Segment Start: SUPPLIED ENTRIES

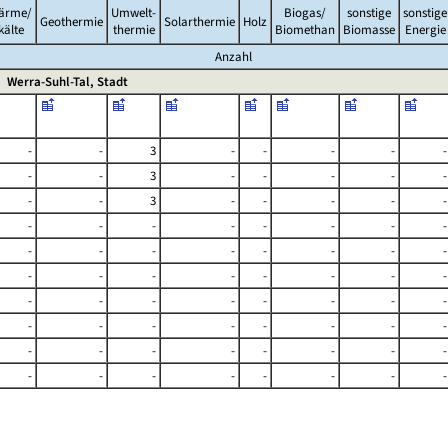
ärme/
Umwelt-
Biogas/
sonstige
sonstige
Geothermie
Solarthermie
Holz
kälte
thermie
Biomethan
Biomasse
Energie
Anzahl
Werra-Suhl-Tal, Stadt
-
-
3
-
-
-
-
-
-
-
3
-
-
-
-
-
-
-
3
-
-
-
-
-
-
-
-
-
-
-
-
-
-
-
-
-
-
-
-
-
-
-
-
-
-
-
-
-
-
-
-
-
-
-
-
-
-
-
-
-
-
-
-
-
-
-
-
-
-
-
-
-
-
-
-
-
-
-
-
-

Segment End: SUPPLIED ENTRIES

EXERCISE
Your task is an exact printout of the records above, with no pictures.

REPLY TO THE TASK
ärme/
Umwelt-
Biogas/
sonstige
sonstige
Geothermie
Solarthermie
Holz
kälte
thermie
Biomethan
Biomasse
Energie
Anzahl
Werra-Suhl-Tal, Stadt
-
-
3
-
-
-
-
-
-
-
3
-
-
-
-
-
-
-
3
-
-
-
-
-
-
-
-
-
-
-
-
-
-
-
-
-
-
-
-
-
-
-
-
-
-
-
-
-
-
-
-
-
-
-
-
-
-
-
-
-
-
-
-
-
-
-
-
-
-
-
-
-
-
-
-
-
-
-
-
-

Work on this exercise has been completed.